J.D. McDuffie's 1979 Oldsmobile
PHOTO: Dave Westerman & Larry Harrell will be making a few changes this season, including “Entry List Storylines,” which returns this Friday with a new format.

The biggest change will be to “Throwback Thursday,” which will end this July in order to allow more time to promote my new book, J.D.: The Life and Death of a Forgotten NASCAR Legend. From now until the July 15 release, the segment will move to Wednesdays, and will focus on McDuffie’s career at each track on the Monster Energy NASCAR Cup Series circuit, both past and present. Included will be pictures and information that didn’t quite make the cut into my book.

Today’s feature will be one of the shortest, as it involves a race where McDuffie made just one start, but an important one nonetheless. It’s perhaps appropriate that this series starts with one of the biggest accomplishments of McDuffie’s career: making the inaugural running of what is now the Advance Auto Parts Clash at Daytona.

Back then, the “Busch Clash of ’79,” as it was known, was invite-only, restricted to only the pole winners of the previous season. McDuffie’s lightning-quick lap at Dover the previous September made him the ninth and final driver to make the cut. Cale Yarborough, just coming off his third-consecutive Winston Cup, had scored a series-leading eight, including the last three poles in a row. David Pearson’s Wood Brothers Mercury picked up another seven. Buddy Baker, who went on to dominate much of that SpeedWeeks, qualified by taking just one – 1978’s spring race at Dover.

McDuffie always preferred racing Chevrolets, but this time around, crew chief Jimmy Byrd prepared him an Oldsmobile, which at the time had become the go-to car for many teams on superspeedways. The car would also run Goodyear tires – the McCreary tires he ran at Dover the previous year weren’t strong enough to run at Daytona. In fact, they weren’t really meant for Dover, either, and fell apart so quickly that it contributed to his disappointing 33rd-place finish. Qualifying wouldn’t be an issue for The Clash, as the nine competitors drew for position by reaching into an ice bucket for numbered cans of Busch Beer. He drew the fifth spot.

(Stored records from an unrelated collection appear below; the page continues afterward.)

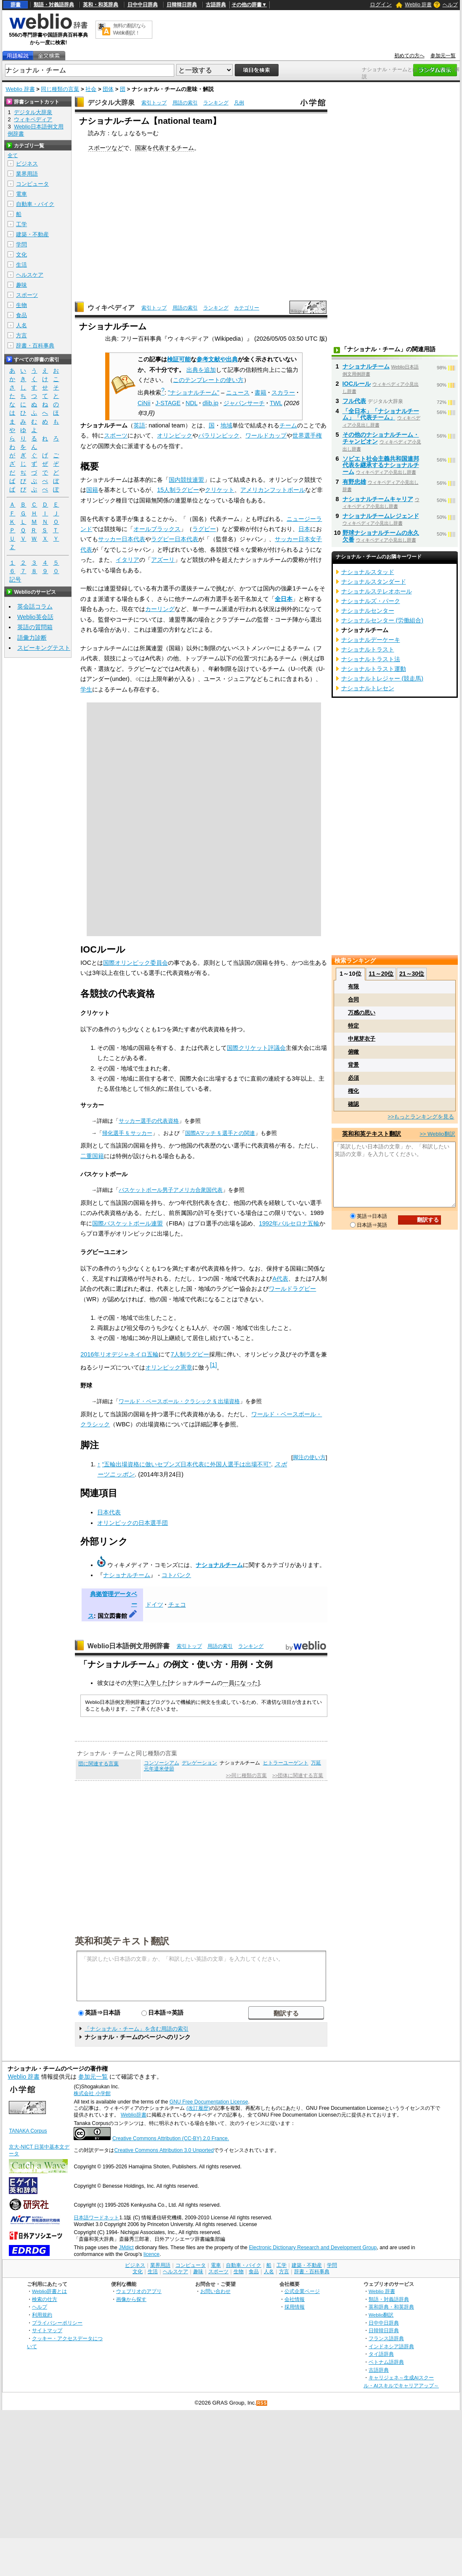 The height and width of the screenshot is (2576, 462). I want to click on 生物, so click(21, 305).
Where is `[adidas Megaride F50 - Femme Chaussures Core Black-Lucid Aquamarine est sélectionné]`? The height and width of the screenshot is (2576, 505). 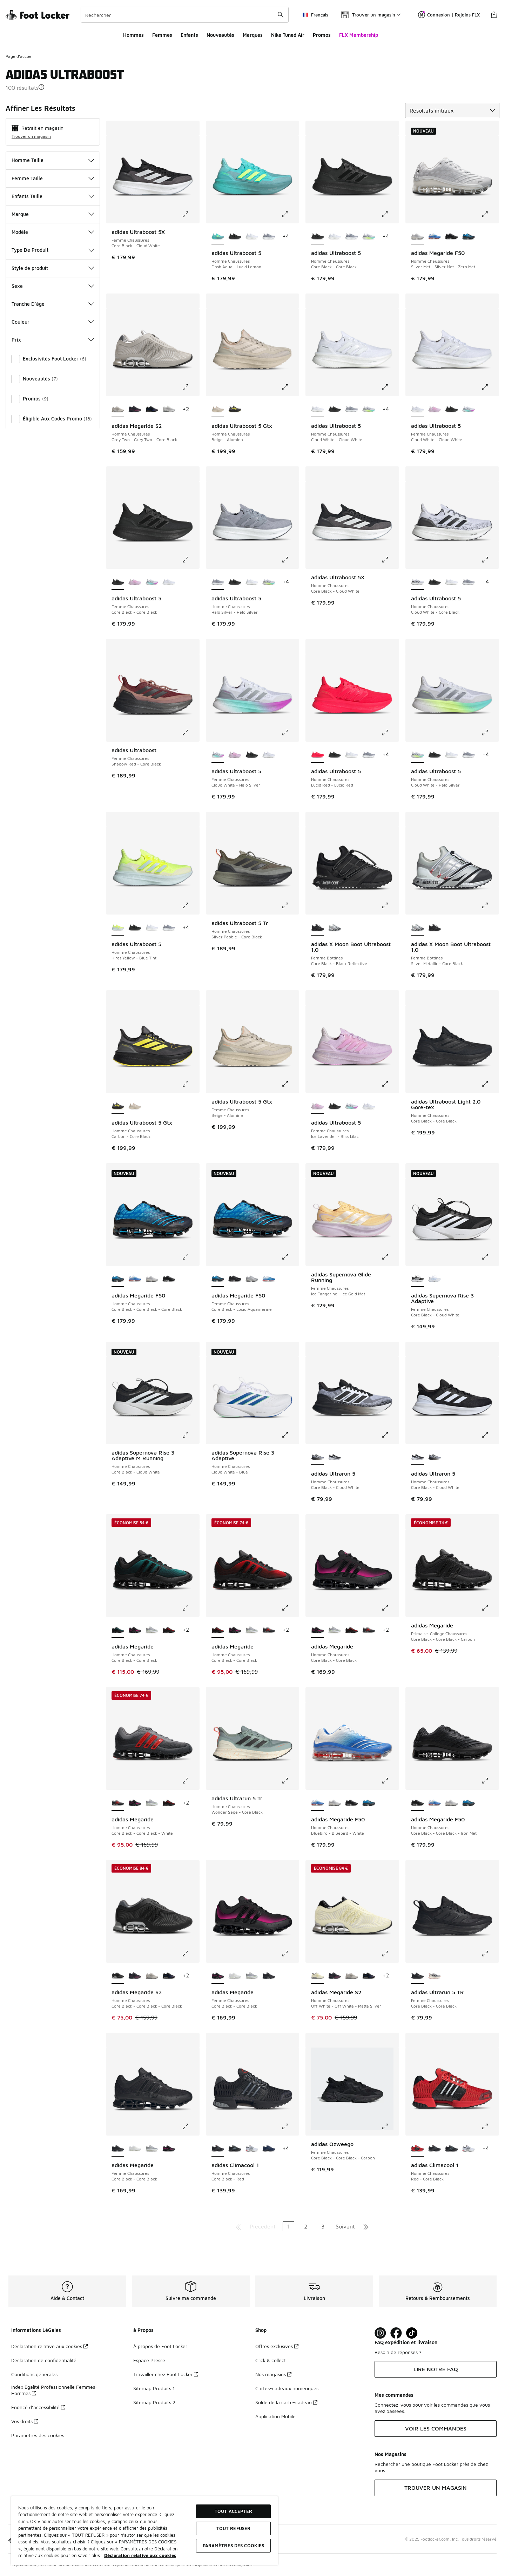 [adidas Megaride F50 - Femme Chaussures Core Black-Lucid Aquamarine est sélectionné] is located at coordinates (217, 1279).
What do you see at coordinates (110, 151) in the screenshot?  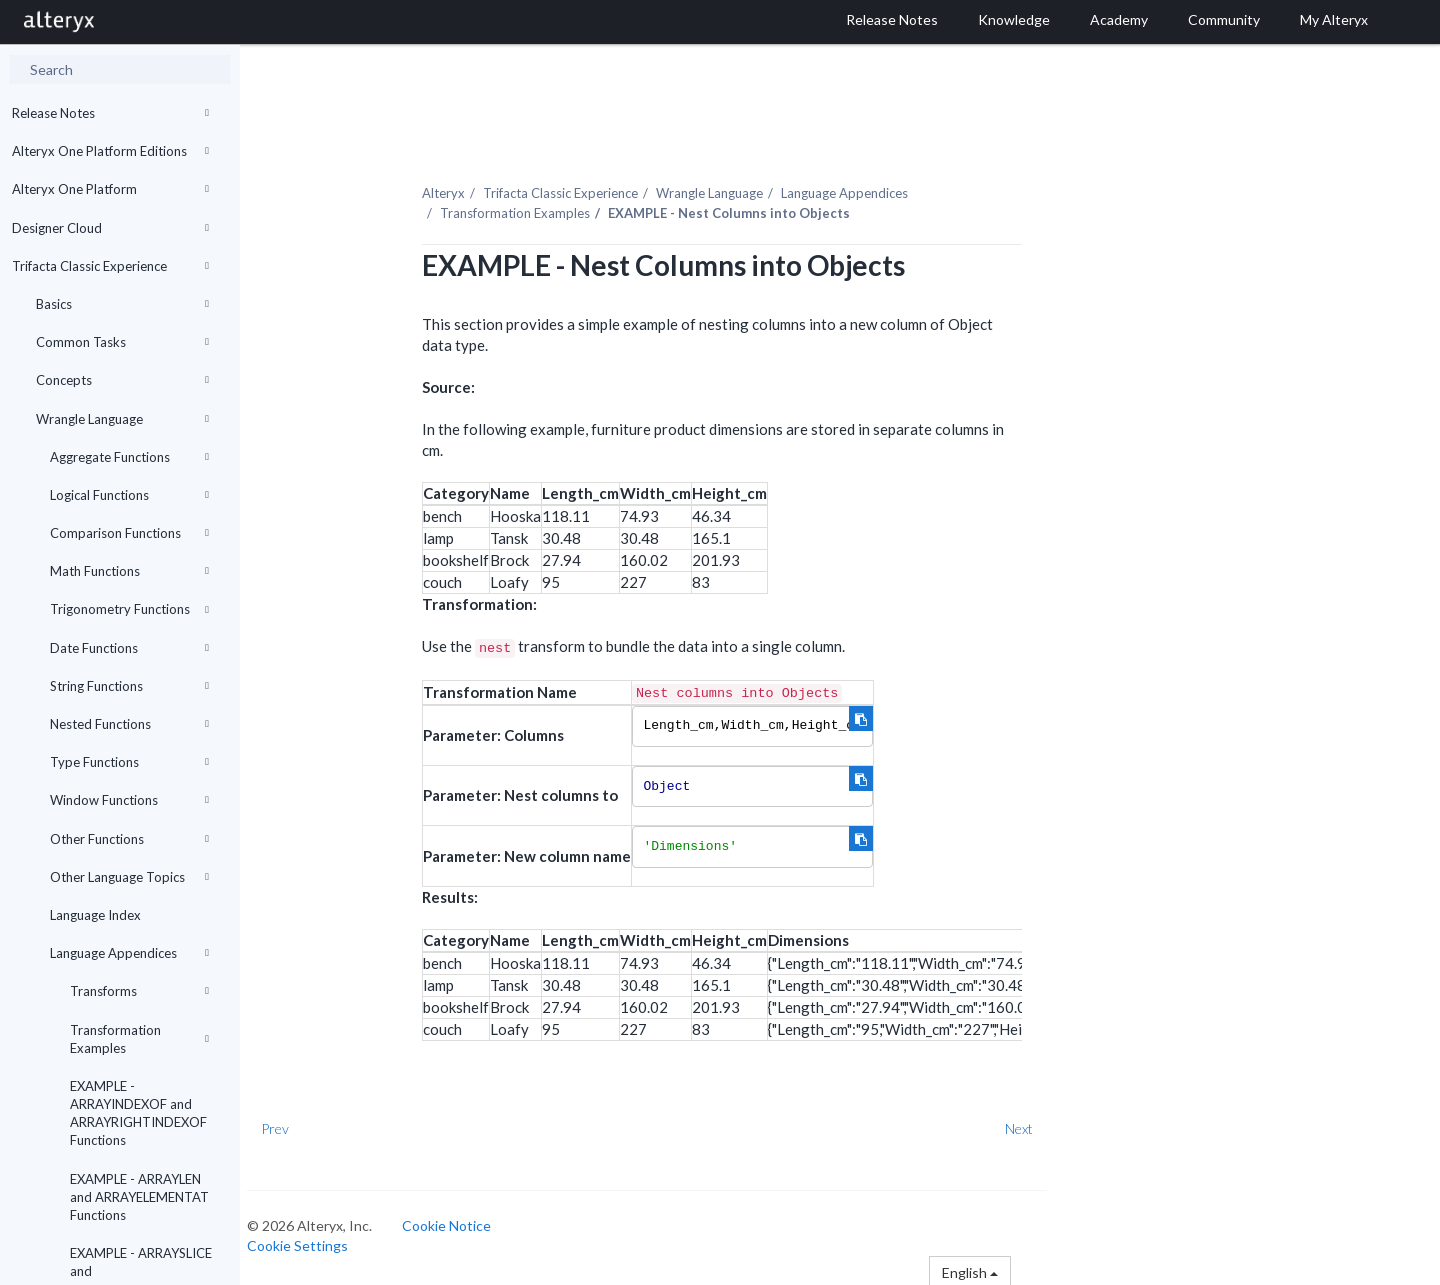 I see `Alteryx One Platform Editions` at bounding box center [110, 151].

The first iteration of the Clash was a literal sprint race – just twenty laps with the winner earning $50,000. Unfortunately, McDuffie never contended. He slipped out of the inside line before the leaders entered Turn 1, and had lost touch with the draft down the backstretch. He ended up pulling off the track with three laps to go. Though citing engine trouble, the true culprit had been a burned-out bearing.

That day, McDuffie became the first driver ever to fail to finish the Busch Clash. It remains the only time car #70 has ever started the event (including this year). But he took home $10,000 for his effort, nearly twice as much money he’d earned from any one race the previous season. He’d earn another $4,470 the following week, when he finished 25th in the Daytona 500.